◆ What you are asked to do: With the pictures omitted, repeat exactly the lines below starting with the line that has "centered learning—can be placed in positions" and going on through the line that has "desire to grow".

◆ Input data:
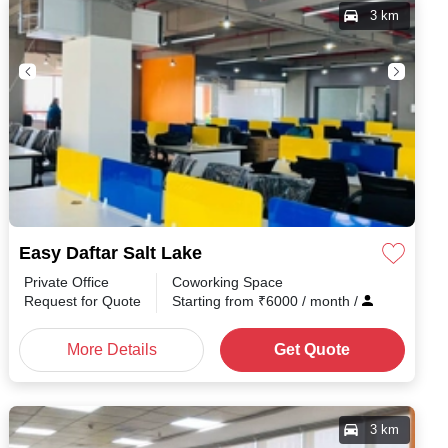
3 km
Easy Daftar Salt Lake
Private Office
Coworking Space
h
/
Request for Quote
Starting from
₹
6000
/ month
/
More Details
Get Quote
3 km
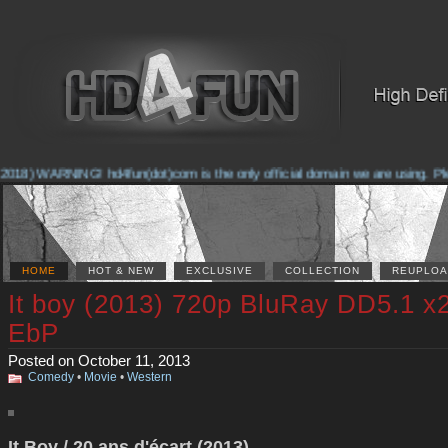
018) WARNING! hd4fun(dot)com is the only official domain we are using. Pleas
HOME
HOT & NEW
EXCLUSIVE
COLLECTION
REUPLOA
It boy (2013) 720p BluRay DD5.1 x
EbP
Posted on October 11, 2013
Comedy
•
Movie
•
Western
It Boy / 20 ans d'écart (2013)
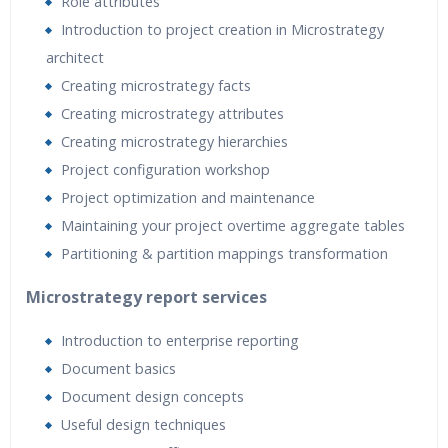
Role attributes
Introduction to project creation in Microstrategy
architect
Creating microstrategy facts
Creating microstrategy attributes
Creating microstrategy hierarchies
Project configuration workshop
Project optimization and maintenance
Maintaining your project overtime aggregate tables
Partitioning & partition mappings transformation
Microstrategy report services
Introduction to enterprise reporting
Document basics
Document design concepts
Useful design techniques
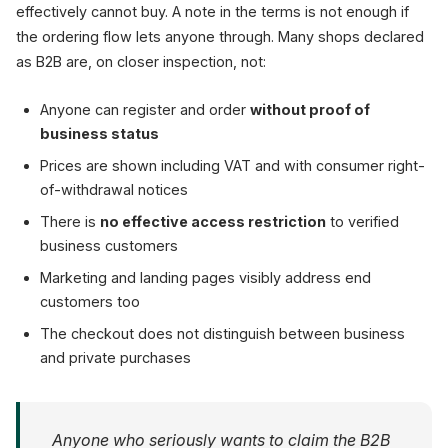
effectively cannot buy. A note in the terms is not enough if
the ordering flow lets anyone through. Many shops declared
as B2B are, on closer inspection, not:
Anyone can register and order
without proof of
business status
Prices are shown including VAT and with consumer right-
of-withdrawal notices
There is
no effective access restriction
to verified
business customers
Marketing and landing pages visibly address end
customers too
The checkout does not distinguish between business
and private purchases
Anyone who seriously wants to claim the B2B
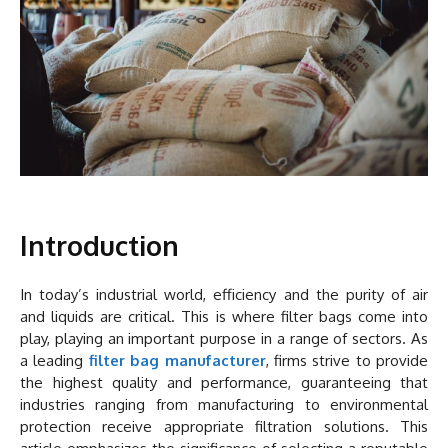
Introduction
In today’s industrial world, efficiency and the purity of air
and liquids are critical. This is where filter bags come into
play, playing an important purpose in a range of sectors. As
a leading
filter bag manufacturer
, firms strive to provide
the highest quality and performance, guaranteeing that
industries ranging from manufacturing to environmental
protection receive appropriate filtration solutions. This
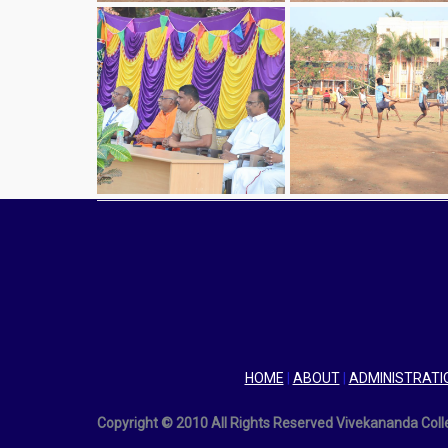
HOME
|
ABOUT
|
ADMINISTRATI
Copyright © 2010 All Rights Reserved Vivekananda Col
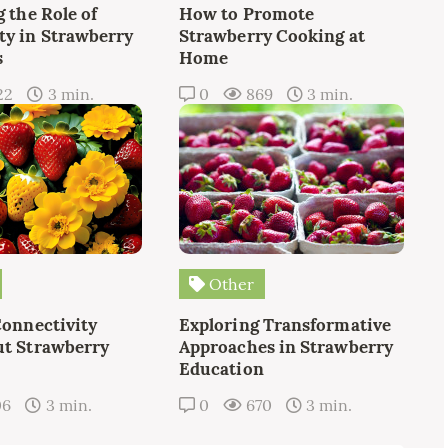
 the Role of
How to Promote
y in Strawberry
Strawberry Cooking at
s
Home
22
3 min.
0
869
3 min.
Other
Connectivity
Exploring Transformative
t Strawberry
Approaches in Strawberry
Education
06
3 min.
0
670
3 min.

...

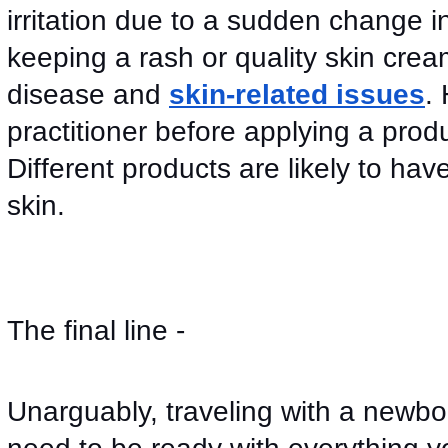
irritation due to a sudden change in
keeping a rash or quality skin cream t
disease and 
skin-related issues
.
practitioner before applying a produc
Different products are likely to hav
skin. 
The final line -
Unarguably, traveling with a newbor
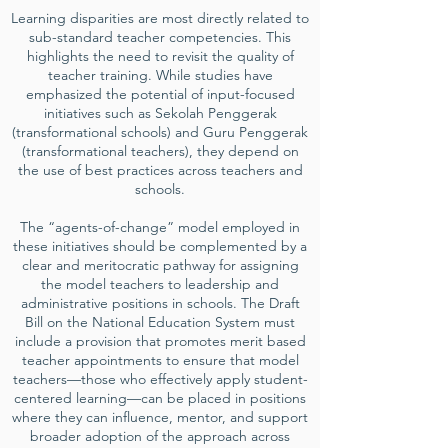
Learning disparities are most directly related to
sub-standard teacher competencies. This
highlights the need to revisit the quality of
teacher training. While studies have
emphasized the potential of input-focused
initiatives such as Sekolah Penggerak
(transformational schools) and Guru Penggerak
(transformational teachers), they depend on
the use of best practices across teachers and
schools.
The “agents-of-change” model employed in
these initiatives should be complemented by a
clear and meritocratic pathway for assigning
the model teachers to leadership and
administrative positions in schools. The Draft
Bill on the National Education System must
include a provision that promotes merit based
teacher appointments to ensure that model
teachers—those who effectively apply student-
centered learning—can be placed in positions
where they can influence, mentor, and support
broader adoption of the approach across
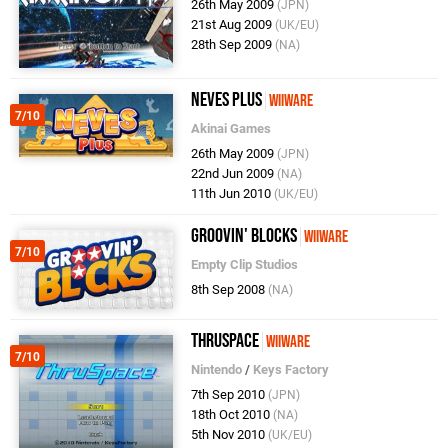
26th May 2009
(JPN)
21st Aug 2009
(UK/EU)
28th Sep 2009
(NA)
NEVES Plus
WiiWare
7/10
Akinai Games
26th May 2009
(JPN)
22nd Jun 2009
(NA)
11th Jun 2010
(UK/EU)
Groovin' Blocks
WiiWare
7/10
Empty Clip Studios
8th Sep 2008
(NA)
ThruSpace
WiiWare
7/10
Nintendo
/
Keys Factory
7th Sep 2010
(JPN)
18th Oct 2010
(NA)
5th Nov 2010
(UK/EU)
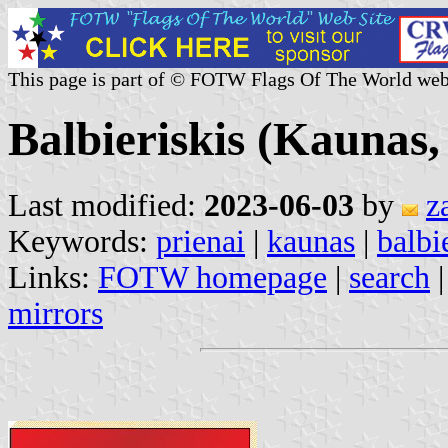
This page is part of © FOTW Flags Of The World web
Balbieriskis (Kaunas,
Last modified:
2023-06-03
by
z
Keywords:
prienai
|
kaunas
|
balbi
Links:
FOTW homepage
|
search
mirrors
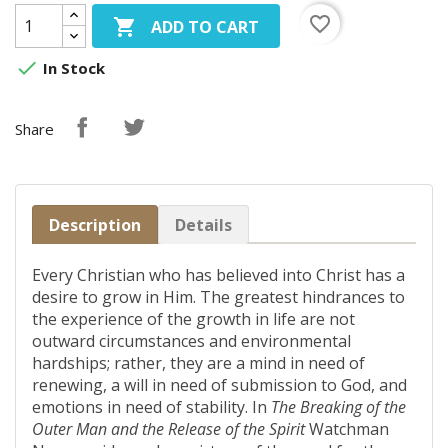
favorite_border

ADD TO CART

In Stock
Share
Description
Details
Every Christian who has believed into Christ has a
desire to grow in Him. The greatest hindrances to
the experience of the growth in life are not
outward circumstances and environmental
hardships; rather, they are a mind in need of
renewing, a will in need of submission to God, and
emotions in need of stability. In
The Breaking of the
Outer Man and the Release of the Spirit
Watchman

◆ Problem solution:
centered learning—can be placed in positions
where they can influence, mentor, and support
broader adoption of the approach across
26th May 2009
(JPN)
21st Aug 2009
(UK/EU)
28th Sep 2009
(NA)
NEVES Plus
WiiWare
7/10
Akinai Games
26th May 2009
(JPN)
22nd Jun 2009
(NA)
11th Jun 2010
(UK/EU)
Groovin' Blocks
WiiWare
7/10
Empty Clip Studios
8th Sep 2008
(NA)
ThruSpace
WiiWare
7/10
Nintendo
/
Keys Factory
7th Sep 2010
(JPN)
18th Oct 2010
(NA)
5th Nov 2010
(UK/EU)
This page is part of © FOTW Flags Of The World web
Balbieriskis (Kaunas,
Last modified:
2023-06-03
by
z
Keywords:
prienai
|
kaunas
|
balbi
Links:
FOTW homepage
|
search
mirrors
favorite_border

ADD TO CART

In Stock
Share
Description
Details
Every Christian who has believed into Christ has a
desire to grow in Him. The greatest hindrances to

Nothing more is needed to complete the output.